Semiconductor manufacturing processes involve the formation and deposition of various layers. Two layers that exist in semiconductor substrate devices are a poly-silicon layer and a substrate layer. Parasitic capacitance exists between such layers, and it is particularly important to control the parasitic capacitance that exists between the poly-silicon layer and layers beneath the poly-silicon layer, including the substrate. In particular for the substrate, conventional poly-to-substrate capacitance can be high, especially for high impedance poly-silicon devices (or “poly-devices”). The poly-silicon layer can be used to form a poly-resistor or a poly-diode.
FIG. 1 shows an example cross section of a semiconductor substrate with a poly-silicon device according to the prior art.
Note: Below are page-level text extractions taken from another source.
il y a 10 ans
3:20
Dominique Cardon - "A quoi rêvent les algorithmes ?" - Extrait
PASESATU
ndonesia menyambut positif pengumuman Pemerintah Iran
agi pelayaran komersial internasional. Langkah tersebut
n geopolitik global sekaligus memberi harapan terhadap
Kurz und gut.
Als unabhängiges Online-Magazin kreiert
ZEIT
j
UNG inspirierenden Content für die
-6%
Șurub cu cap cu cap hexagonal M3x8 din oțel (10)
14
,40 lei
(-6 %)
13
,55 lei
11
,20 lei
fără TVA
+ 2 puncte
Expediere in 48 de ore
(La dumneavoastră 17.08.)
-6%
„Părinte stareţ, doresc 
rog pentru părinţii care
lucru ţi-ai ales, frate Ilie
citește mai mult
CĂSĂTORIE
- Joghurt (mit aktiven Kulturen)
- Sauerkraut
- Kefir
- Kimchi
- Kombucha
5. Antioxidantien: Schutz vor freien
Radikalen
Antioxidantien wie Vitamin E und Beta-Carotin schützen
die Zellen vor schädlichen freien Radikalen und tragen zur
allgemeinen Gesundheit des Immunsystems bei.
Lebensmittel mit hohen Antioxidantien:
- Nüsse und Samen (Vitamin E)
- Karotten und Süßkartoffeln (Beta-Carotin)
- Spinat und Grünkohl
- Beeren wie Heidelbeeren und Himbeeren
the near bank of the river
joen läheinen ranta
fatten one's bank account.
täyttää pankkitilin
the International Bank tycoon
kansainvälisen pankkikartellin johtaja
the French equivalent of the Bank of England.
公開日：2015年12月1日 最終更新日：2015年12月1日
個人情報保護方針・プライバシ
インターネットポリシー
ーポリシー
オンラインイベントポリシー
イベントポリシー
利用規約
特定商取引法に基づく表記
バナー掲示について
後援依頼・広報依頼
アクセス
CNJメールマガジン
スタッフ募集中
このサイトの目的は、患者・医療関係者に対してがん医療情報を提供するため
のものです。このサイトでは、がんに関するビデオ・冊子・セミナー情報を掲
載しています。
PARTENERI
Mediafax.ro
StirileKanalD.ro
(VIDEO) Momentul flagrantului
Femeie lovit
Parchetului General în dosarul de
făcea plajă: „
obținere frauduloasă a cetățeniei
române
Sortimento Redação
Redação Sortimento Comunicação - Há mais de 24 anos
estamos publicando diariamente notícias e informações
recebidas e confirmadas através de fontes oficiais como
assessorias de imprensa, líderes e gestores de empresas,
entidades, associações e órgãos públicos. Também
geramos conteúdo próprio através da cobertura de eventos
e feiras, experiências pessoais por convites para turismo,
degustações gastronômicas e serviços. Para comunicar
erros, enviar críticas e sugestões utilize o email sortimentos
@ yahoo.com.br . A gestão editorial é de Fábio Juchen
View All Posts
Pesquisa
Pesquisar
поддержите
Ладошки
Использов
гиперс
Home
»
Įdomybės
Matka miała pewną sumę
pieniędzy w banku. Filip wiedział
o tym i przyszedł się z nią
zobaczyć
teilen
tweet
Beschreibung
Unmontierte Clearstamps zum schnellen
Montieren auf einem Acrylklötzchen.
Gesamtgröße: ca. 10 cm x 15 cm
A system 100 includes a p-doped substrate 102 with an N-well (“NW”) doped region 104 under a shallow trench isolation (“STI”) dielectric layer 108. A poly-silicon layer (not shown), such as in device 110, on the STI layer 108 can have a capacitance to the N-well doped region 104 represented by capacitance 120. The capacitance 120 can be about 0.1 fF per micron squared when the STI layer 108 has a depth of 0.3 to 0.4 microns. Also shown in FIG. 1 are P-well (PWELL) doped regions 106A and 106B.
One conventional technique for reducing the poly-to-substrate capacitance 120 is to increase the thickness of the STI layer 108. However, increasing the thickness of the STI layer 108 limits the density of devices 110 and also increases cost of the end products.
Shortcomings mentioned here are only representative and are included simply to highlight that a need exists for improved electrical components, particularly for poly-silicon devices employed in consumer-level devices, such as mobile phones. Embodiments described herein address certain shortcomings but not necessarily each and every one described here or known in the art.